My Angel

My Angel

Cast:

Kwon Yuri

Seo Joo Hyun

Cho Kyuhyun

Lee Taemin

Im Yoona

Lee Donghae

SNSD

SHINee

SJ

Love is not a game”


Cho Kyuhyun POV

“OPPA!” teriak yeodongsaengku.

“Aduh! Nggak ada cara lain apa? kalau bangunin orang jangan teriak-teriak, PABO!” teriakku sekencang-kencangnya sambil memukul kepalanya. Sedangkan dia hanya terkikik geli melihatku.

Yeodongsaengku, Seo Joo Hyun. Selalu saja begini. Setiap pagi dia membangunkanku dengan cara berteriak! Aku sempat berfikir, dia ini yeoja atau namja? Ah! ada-ada saja!

“Oppa, cepat! Nanti kita terlambat sekolah!” teriaknya lagi.

“Ah! iya iya! Aku tau! Kau keluar sana! Kau mau ngintip?” ucapku kesal sambil bangun dari tempat tidurku.

“Ne, ne! Aku keluar! Cepetan mandinya! Udah jam berapa ni!” ucapnya sambil keluar dari kamarku.

Setelah Seohyun keluar dari kamarku, aku bergegas mandi. Kalau tidak, aku akan terlambat! Dan kalau aku terlambat ke sekolah, reputasiku akan hancur! OH MY GOD! Aku tidak mau itu terjadi.

Selesai mandi, aku bersiap-siap lalu pergi ke ruang makan untuk sarapan.

“Hai, oppa!” ucap Seohyun sambil tersenyum ke arahku. Aku membalas senyumnya. Tapi, ada kejanggalan nih! Apa, ya?

“Oh My God! Mana sarapanku?” teriakku saat melihat piring sudah kosong tak berisi. Pasti kerjaan Seohyun!

“Hahaha…. mian oppa, aku lapar… jadi tidak ada sisa untukmu” tawa Seohyun meledak.

“Seo! Awas kau!” teriakku sambil berlari mengejarnya. Dia berlari kearah mobil dan masuk ke dalam mobil. Dengan perut yang keroncongan, aku masuk ke dalam mobil dan menyetir mobil tersebut ke sekolahku dan Seo Hyun. Aku dan Seohyun satu sekolah. Satu kelas lagi. seohyun memang anak jenius sehingga sekarang dia sekelas denganku. eits, tapi jangan berfikir kalau aku tinggal kelas, ya… Seohyun itu mendapat kelas aksel. Yah, loncat kelas.

“Mianhae oppa, aku lupa oppa juga mau sarapan. Mianhae oppa!” ucapnya berkali-kali saat diperjalanan.

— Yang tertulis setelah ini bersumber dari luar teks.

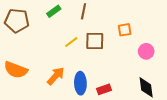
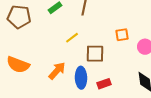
orange square: (125, 30) -> (122, 35), moved
brown square: (95, 41) -> (95, 54), moved

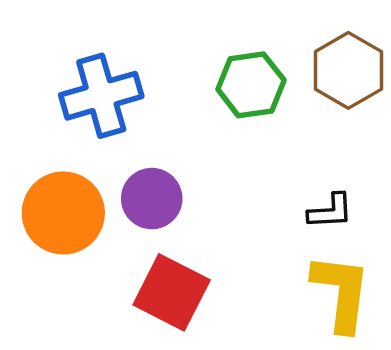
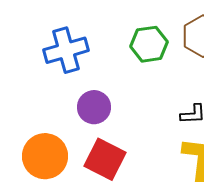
orange circle: (63, 213) -> (45, 156), moved

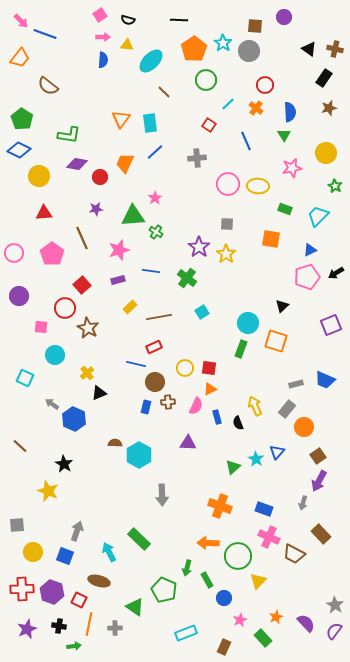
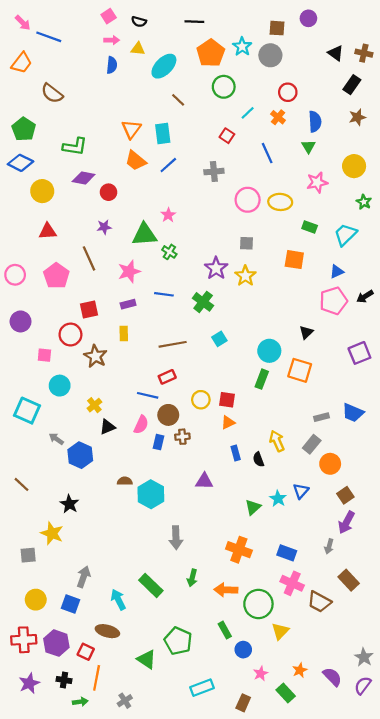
orange trapezoid: (125, 163) -> (136, 161), moved, turned -75
red square: (82, 285) -> (89, 310), turned 30
yellow rectangle: (130, 307) -> (124, 333), moved, turned -48
cyan square: (25, 378) -> (27, 411), size x1.4
pink semicircle: (196, 406) -> (141, 425), moved
gray square: (17, 525) -> (28, 555), moved
green arrow: (187, 568) -> (192, 578), moved
gray cross: (115, 628) -> (125, 701), moved, turned -32

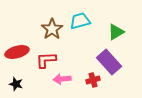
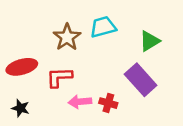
red cross: (93, 80) -> (108, 103), moved, turned 32

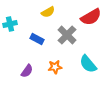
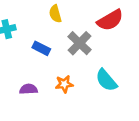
yellow semicircle: (48, 12) -> (55, 14), turned 104
purple semicircle: (27, 71) -> (28, 89), turned -128

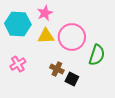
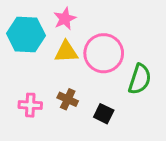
pink cross: (18, 64) -> (30, 105), moved, turned 35
brown cross: (57, 69) -> (68, 99), moved

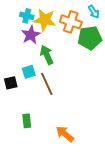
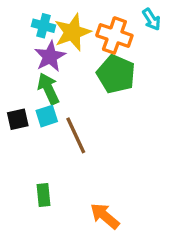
yellow star: (45, 20) -> (73, 32), turned -30
green pentagon: (90, 38) -> (116, 74), moved, turned 30
green arrow: (47, 55) -> (48, 89), moved
black square: (11, 83) -> (18, 119), moved

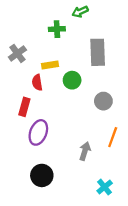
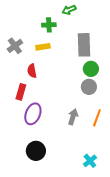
yellow rectangle: (50, 65) -> (43, 47), moved
green circle: (72, 80) -> (91, 69), moved
gray arrow: (85, 151) -> (73, 117), moved

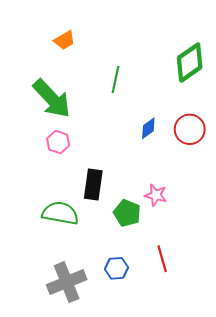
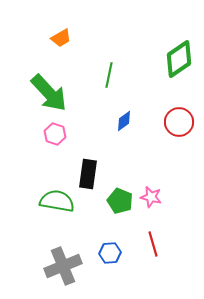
blue diamond: (148, 128) -> (124, 121), moved
pink star: (156, 195) -> (151, 197), moved

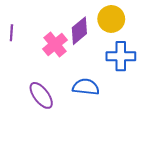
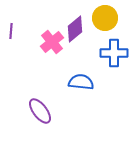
purple ellipse: (41, 95) -> (40, 111), moved

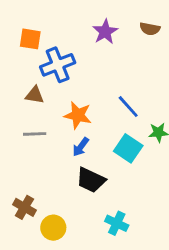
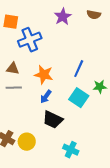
brown triangle: (35, 95) -> (13, 69), moved
blue line: (128, 107) -> (79, 69), turned 66
yellow circle: (53, 228) -> (27, 142), moved

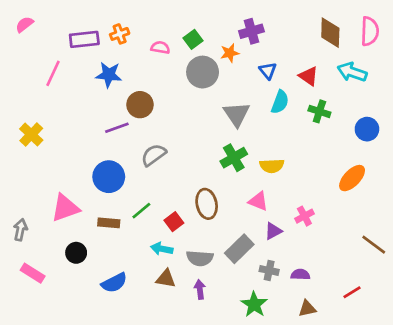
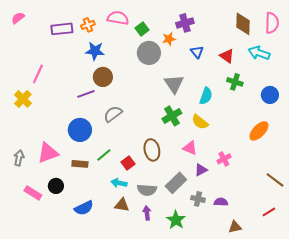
pink semicircle: (160, 48) -> (118, 18), moved, size x1.5
pink line: (53, 73) -> (38, 74), moved
blue star: (109, 75) -> (95, 51), moved
cyan semicircle: (280, 102) -> (206, 96), moved
yellow semicircle: (272, 166) -> (200, 122), turned 42
gray arrow: (20, 230) -> (19, 158), moved
pink rectangle: (33, 273) -> (33, 193), moved
red line: (352, 292) -> (269, 212), moved
green star: (254, 304) -> (176, 220), moved
brown triangle: (307, 309) -> (235, 227), moved

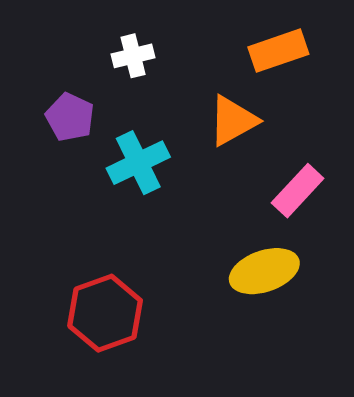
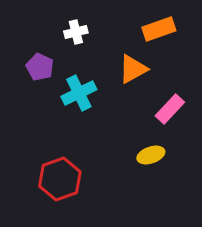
yellow ellipse: (264, 271) -> (151, 155), size x0.7

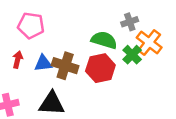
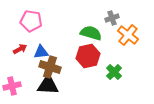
green cross: (132, 55) -> (114, 72), moved
red arrow: (18, 60) -> (20, 49), turned 48
brown cross: (65, 66) -> (50, 67), moved

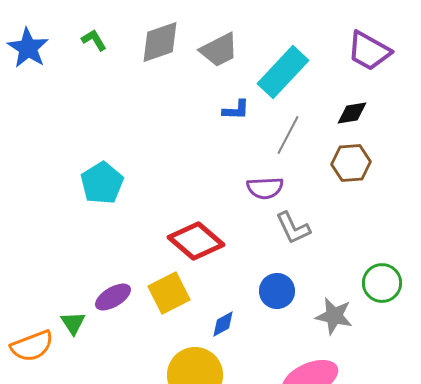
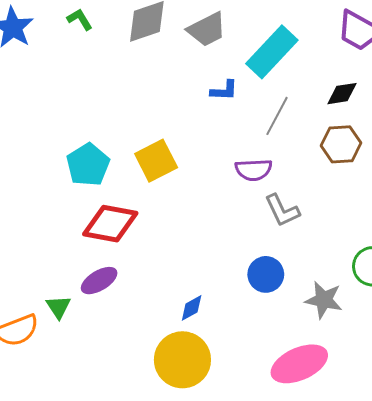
red diamond: (196, 241) -> (110, 224), moved, turned -30
yellow square: (169, 293) -> (156, 161), moved
blue diamond: (223, 324) -> (192, 308), moved

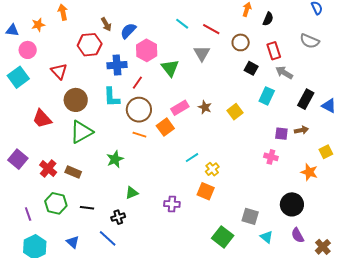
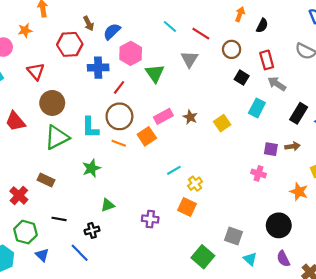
orange star: (38, 25) -> (25, 30), moved
cyan L-shape: (112, 97) -> (90, 127), moved
red cross: (48, 169) -> (19, 195), moved
green hexagon: (56, 203) -> (25, 232), moved

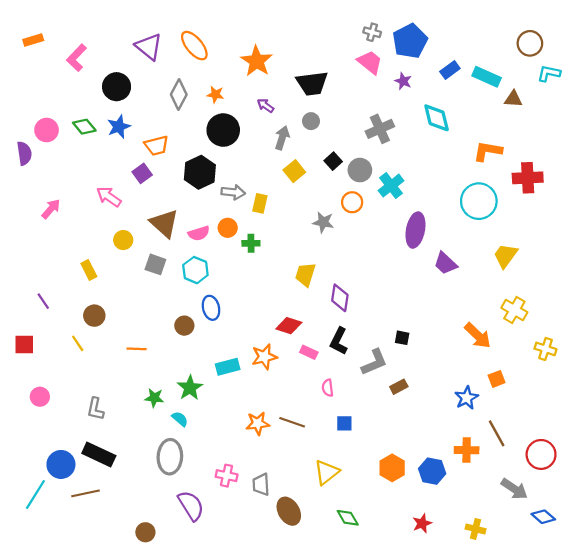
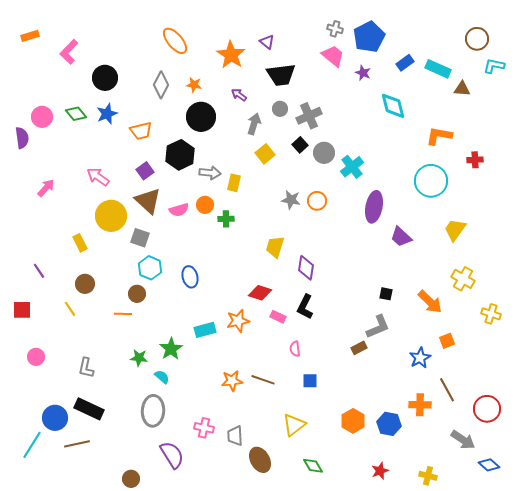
purple triangle: (149, 47) -> (267, 42), moved, size x0.6
gray cross: (380, 129) -> (309, 116), moved
purple square: (142, 173) -> (145, 171), moved
red cross: (528, 178) -> (475, 160), size x0.6
orange circle: (352, 202) -> (317, 201), moved
yellow circle: (123, 240) -> (111, 216), size x1.8
cyan hexagon: (195, 270) -> (150, 268), moved
brown circle: (184, 326) -> (137, 294), moved
black square: (402, 338) -> (386, 294), moved
gray L-shape: (374, 362) -> (378, 327), moved

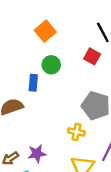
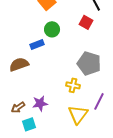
blue rectangle: (33, 83) -> (37, 44), turned 64

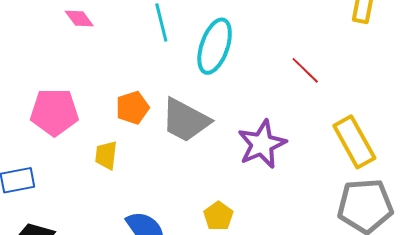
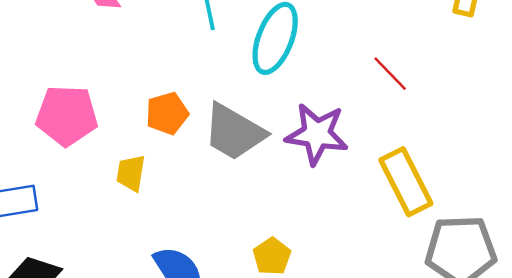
yellow rectangle: (354, 142) -> (406, 182), moved
purple star: (262, 144) -> (317, 134), moved, turned 30

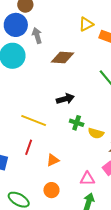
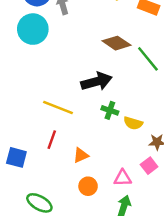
brown diamond: (62, 58) -> (117, 43), moved, turned 30
black arrow: (65, 99) -> (96, 81), size x1.4
orange circle: (51, 190) -> (88, 186), moved

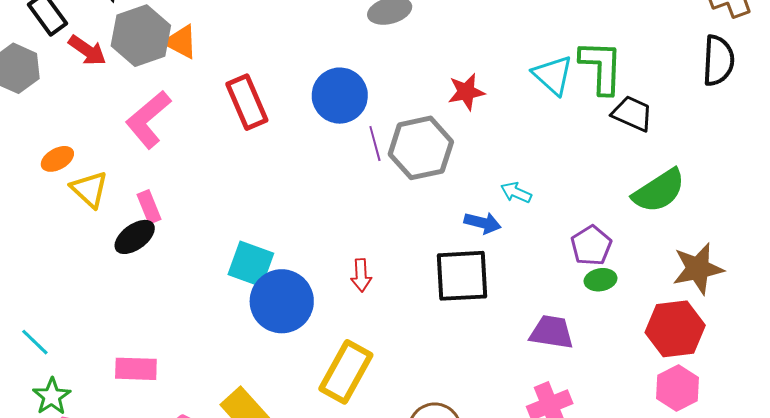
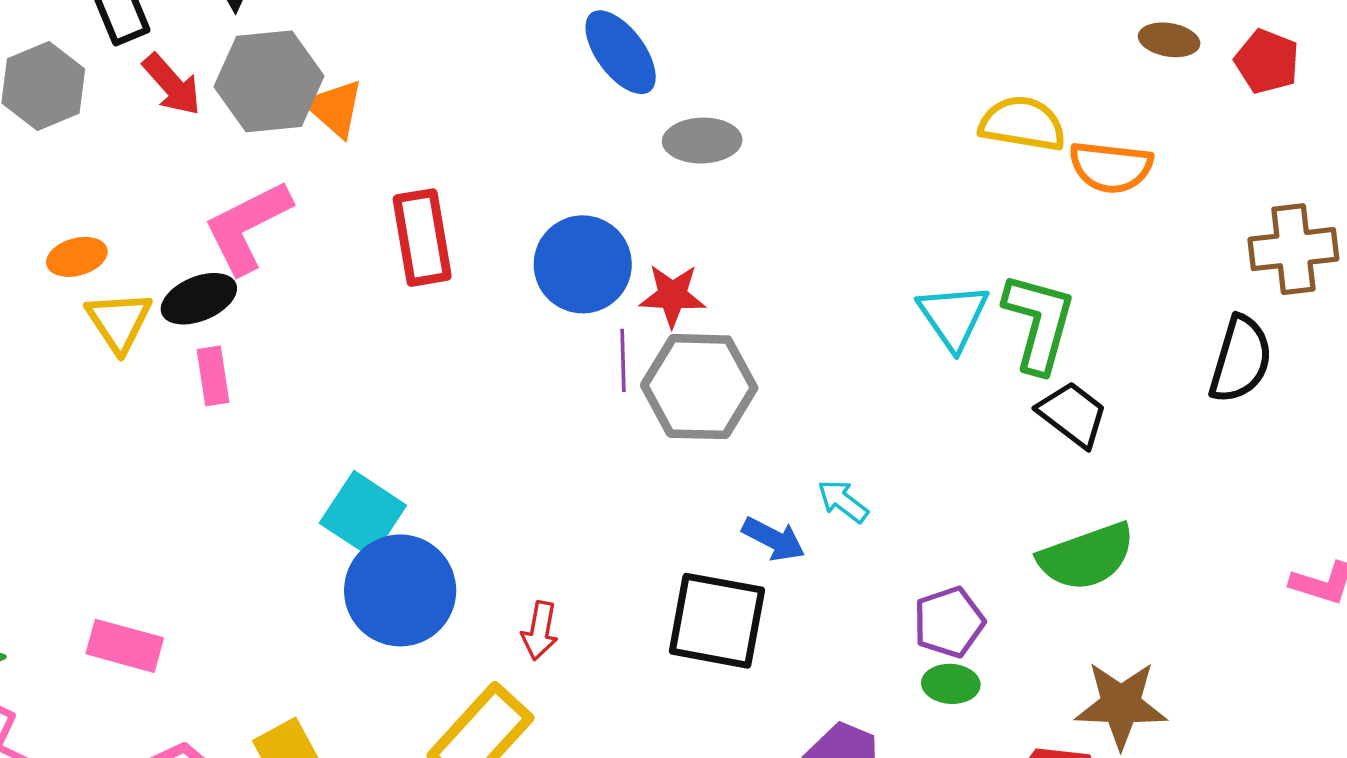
red star: (466, 92) -> (672, 296), moved
black ellipse: (135, 237) -> (199, 299), moved
red arrow: (361, 275) -> (540, 631), moved

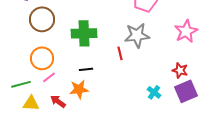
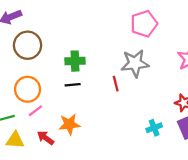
green cross: (84, 33) -> (75, 61), size x0.7
black line: (86, 69) -> (73, 85), moved
cyan cross: (154, 92) -> (154, 128), turned 32

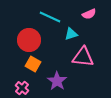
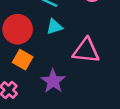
cyan triangle: (71, 34) -> (54, 27), moved

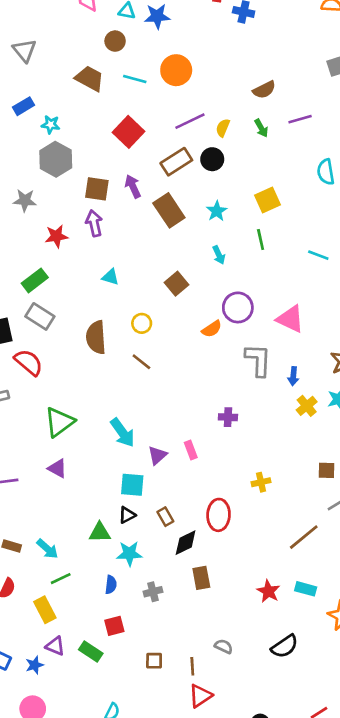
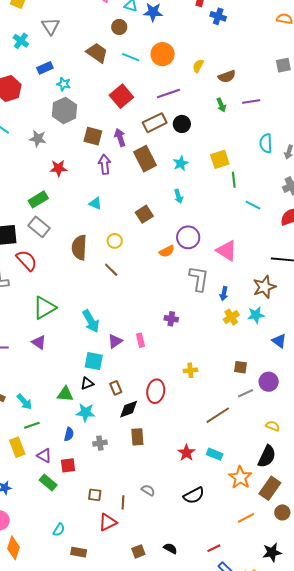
yellow semicircle: (223, 128) -> (198, 66), moved
purple arrow: (94, 223) -> (105, 164), moved
green line: (261, 239) -> (234, 180), moved
purple triangle: (55, 646) -> (44, 456), moved
red triangle: (200, 696) -> (108, 522), moved

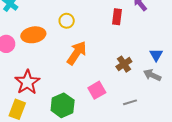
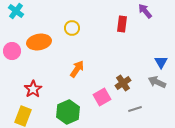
orange arrow: (77, 53) -> (77, 69), moved, size x0.7
brown cross: (124, 64) -> (123, 83), moved
red star: (27, 82) -> (33, 89), size x0.7

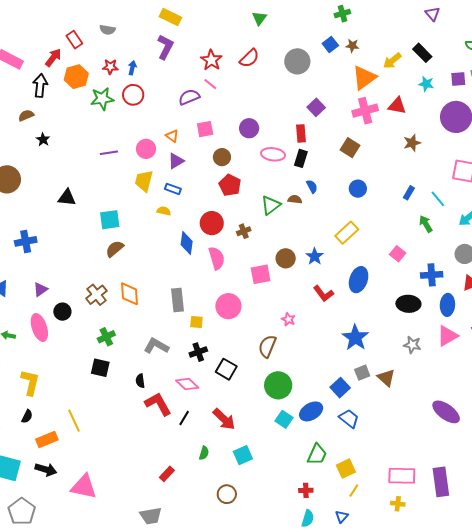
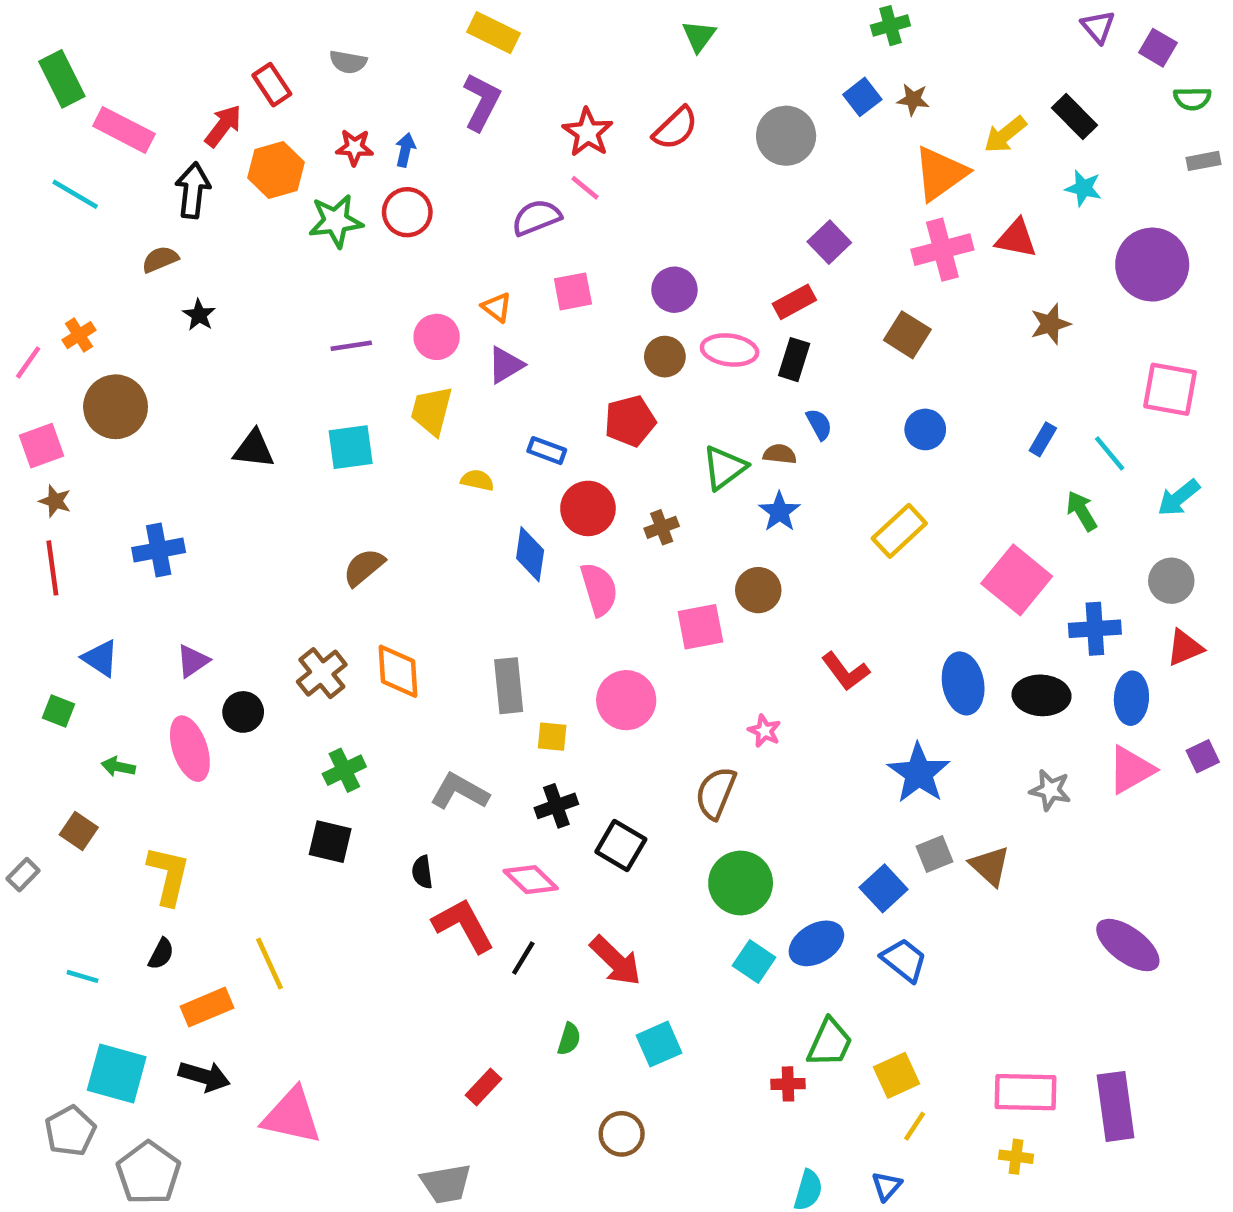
purple square: (458, 79) -> (1158, 48), moved, turned 35
red rectangle: (301, 133) -> (794, 302), turned 66
brown circle: (222, 157) -> (665, 357), moved
red pentagon: (230, 185) -> (630, 421), turned 30
blue rectangle: (173, 189) -> (547, 451), moved
cyan square: (110, 220) -> (351, 447), moved
pink square: (398, 254) -> (1017, 580), size x1.8
blue star: (315, 256) -> (779, 512), moved
blue ellipse: (359, 280) -> (963, 683), moved, turned -30
red cross: (306, 490) -> (788, 1084), moved

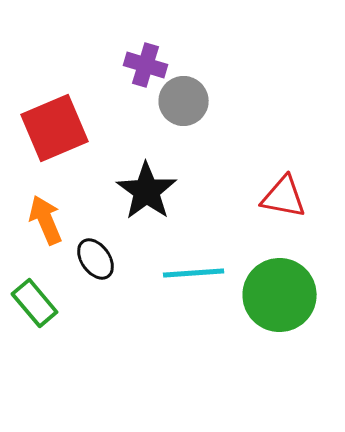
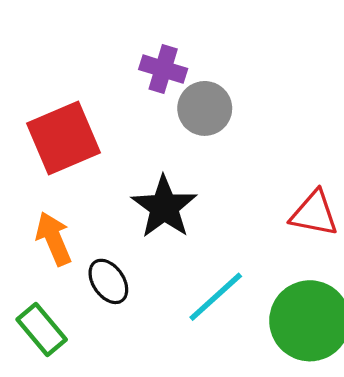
cyan line: (194, 273) -> (216, 297), turned -38

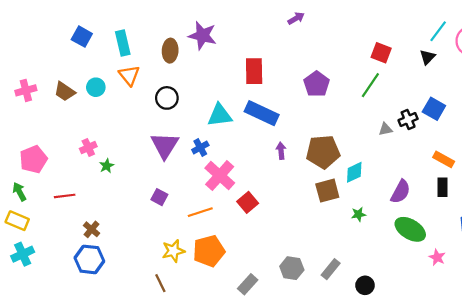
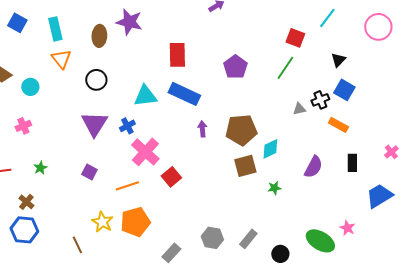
cyan line: (438, 31) -> (327, 18), moved
black triangle: (427, 57) -> (338, 60), moved
cyan circle: (96, 87) -> (30, 87), moved
orange rectangle: (444, 159) -> (338, 125), moved
green star: (107, 166) -> (40, 168), moved
green ellipse: (410, 229) -> (320, 241), moved
yellow star: (173, 251) -> (102, 222), turned -30
brown line: (160, 283) -> (77, 245), moved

“Sudahlah, itu juga sudah terlanjur. Yah, kalau aku memarahimu, sarapan itu juga tidak akan kembali, kan?” ucapku tersenyum sambil membelai rambutnya. Aku akui, adikku ini cantik. Aku sempat berfikir kalau aku menyukainya. Tapi, mana ada kakak kandung laki-laki yang menikahi adiknya sendiri.

“Gomawo oppa” ucap Seohyun sambil tersenyum. Aku mengangguk sambil membalas senyumnya yang manis itu.

Tak lama, kami sampai disekolah. Aku dan Seohyun turun dari mobil dan berjalan menuju kelas.

“Seo, kau tau apa yang akan kau lakukan, kan?” tanyaku.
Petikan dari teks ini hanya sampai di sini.